Quick biology lesson: most of the cells in your body divide very infrequently, and the majority of differentiated cells don't divide at all. Cells that DO divide frequently are blood and intestinal stem cells, in order to constantly replenish blood and intestinal epithelium.
Mercaptopurine (6MP is mercaptopurine, and Imuran is metabolized to mercaptopurine) is an analog of purine nucleotides. The body thinks it's adenine or guanine, but it can't use mercaptopurine to synthesize new DNA. If your cells can't synthesize new DNA, they won't divide (they won't DIE, they just won't divide).
Mercaptopurine therefore suppresses your immune system by lowering the number of white blood cells that are necessary to carry out an immune response. However, it takes time to build up enough mercaptopurine in the body to have an effect. It can take a minimum of 2-3 months to see an effect from 6MP or Imuran, and sometimes it can take longer.
Humira and Remicade are proteins that are designed to bind to specific inflammatory molecules in the body. The molecule they target is TNF-alpha (tumor necrosis factor alpha), which is a very well-known molecule in the immune response. By binding to TNFa, Humira and Remicade prevent it from binding to receptors on cells and carrying out that immune response. Humira can be administered at home, and Remicade has to be given at a hospital or infusion center.
The advantages of 6MP or Imuran is that you just take the medication in pill form every day, and it's easy to adjust the dosage of medication if you're either not seeing an effect, or if the side effects become bothersome.
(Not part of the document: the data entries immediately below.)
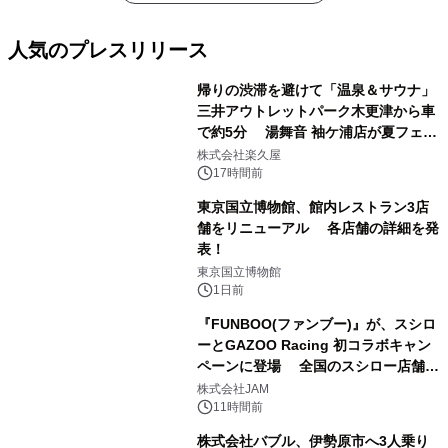
人気のプレスリリース
帰りの渋滞を避けて「温泉＆サウナ」
三井アウトレットパーク木更津から車
で約5分 湯舞音 袖ケ浦店が夏フェア
1
メニューを提供
株式会社楽久屋
17時間前
東京国立博物館、館内レストラン3店
舗をリニューアル 各店舗の詳細を発
表！
2
東京国立博物館
1日前
『FUNBOO(ファンブー)』が、スシロ
ーとGAZOO Racing 初コラボキャン
ペーンに登場 全国のスシロー店舗で
3
GR 4車種の FUNBOO(ミニカー)付き
株式会社JAM
メニューが展開されます
11時間前
株式会社バブル、伊勢原市へ3人乗り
The disadvantages of these drugs is that they're very non-specific (they slow down cell replication throughout the body), and they can take months to work. You also will need to have blood tests done frequently when you start the medication, and often when you change the dosage. You are not supposed to drink alcohol on these drugs. My doctor has not been clear about WHY, but I think it's because drinking can do some damage to your liver, which is usually repaired by cell replication (liver cells are able to divide even after differentiation, which is really cool).
The advantages of Humira and Remicade are that they often start working very quickly (Remicade began working for me within a few days of my first infusion), and they are incredibly specific. They only reduce levels of TNFa, which means they don't impair all cell replication throughout the body. You also don't have to take a pill every single day, which for some people is nice. The disadvantages are that you have to inject Humira yourself, which can be painful. Remicade must be administered at an infusion center or hospital, which can eat a huge chunk of time out of your day every 6-8 weeks. A lot of people eventually build up a resistance to Remicade, since the protein is not 100% human. That means that people typically stay on Remicade forever, until they develop resistance. You can switch to Humira after using Remicade, if necessary, and there are other anti-TNFa biologics that are on the market, or that are being developed.
Both types of medications are immunosuppressants, which means that you are much more likely to get sick. If you are sick, and you have a Remicade infusion scheduled, you have to reschedule it. The side effects of both types of medications are mostly serious, but they're very rare (whereas prednisone side effects are both very serious and very, very common).
My doctor put me on both 6MP and Remicade, since 6MP has been known to boost the effectiveness of Remicade. I haven't noticed the 6MP being terribly effective for me; between Remicade infusions, I would just get sicker again, even after we bumped up the frequency and dosage of Remicade. Remicade + hydrocortisone enemas has helped me the most. I highly recommend trying Remicade.